* **Work request**:
Among the records below, find the lines with the word "meuble" and copy them.

(Collected data entries)
»»
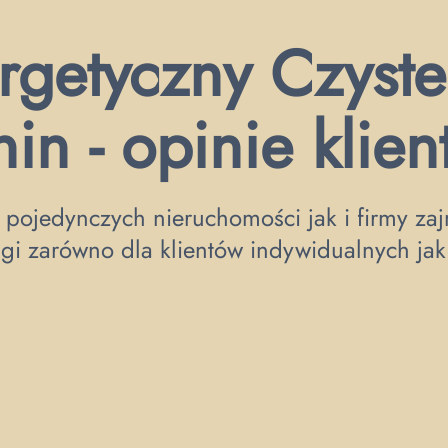
rgetyczny Czyste
in - opinie klie
 pojedynczych nieruchomości jak i firmy zajm
gi zarówno dla klientów indywidualnych jak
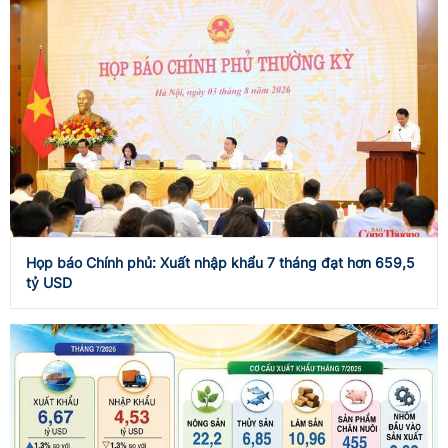
Họp báo Chính phủ: Xuất nhập khẩu 7 tháng đạt hơn 659,5
tỷ USD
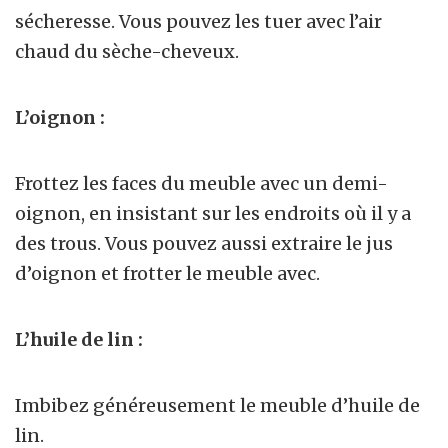
sécheresse. Vous pouvez les tuer avec l’air
chaud du sèche-cheveux.
L’oignon :
Frottez les faces du meuble avec un demi-
oignon, en insistant sur les endroits où il y a
des trous. Vous pouvez aussi extraire le jus
d’oignon et frotter le meuble avec.
L’huile de lin :
Imbibez généreusement le meuble d’huile de
lin.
««
* **Finished task**:
Frottez les faces du meuble avec un demi-
d’oignon et frotter le meuble avec.
Imbibez généreusement le meuble d’huile de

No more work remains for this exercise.